Joana Choumali was born and raised in Abidjan. After attending local international schools, she studied Graphic Arts in Casablanca (Morocco) and worked as an Art Director in an advertising agency before starting her photography career. Her style includes conceptual portraiture, mixed media and documentary. Much of her work focuses on Africa, her assumptions about the diversity of cultures around her, and her expanding conceptions of the world.
As a child, Choumali would travel to Adaou, a small town in the southeast, to visit her grandmother, a farmer and trader. She often felt a cultural disconnect as they did not speak the same language or share life experiences. After her grandmother died in 2001, Choumali lamented losing part of her family history and questioned her identity as an African. This experienced inspired her 2014 portrait series, "Resilients", which documents young, professional African women who also struggled with connecting to their family's traditional past. The only requirement was that the women had to wear traditional clothing already worn by their grandmother or an older female relative, emphasizing the link between past and present.

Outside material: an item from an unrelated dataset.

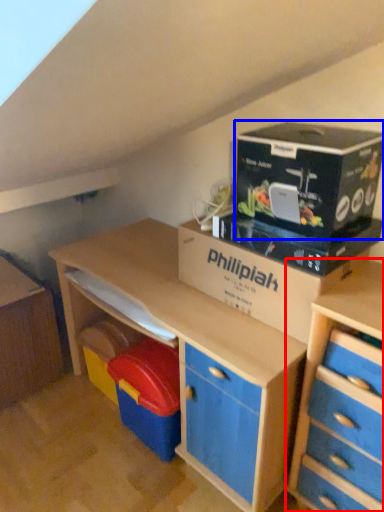 Question: Which object appears closest to the camera in this image, chest of drawers (highlighted by a red box) or cardboard (highlighted by a blue box)?

Choices:
 (A) chest of drawers
 (B) cardboard

Answer: (A)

Choumali used to be fascinated seeing people of different social origins proudly displaying their facial scarification across the Ivory Coast, but the practice is dying out. Choumali's 2014 work, "Hââbré, the last generation", documents the last generation of scarified Africans. “Hââbré” means “writing”, “sign” and “scarification”; this one word signifies all three notions in Kô, a language from Burkina Faso. Most of the people photographed emigrated from Burkia Faso a long time ago, but the scarification reminds them of their home country and their past. The project gathers their testimonies and looks at their integration into Ivoirian society
Her work continues to convey her vision of an Africa that’s between tradition and modernity.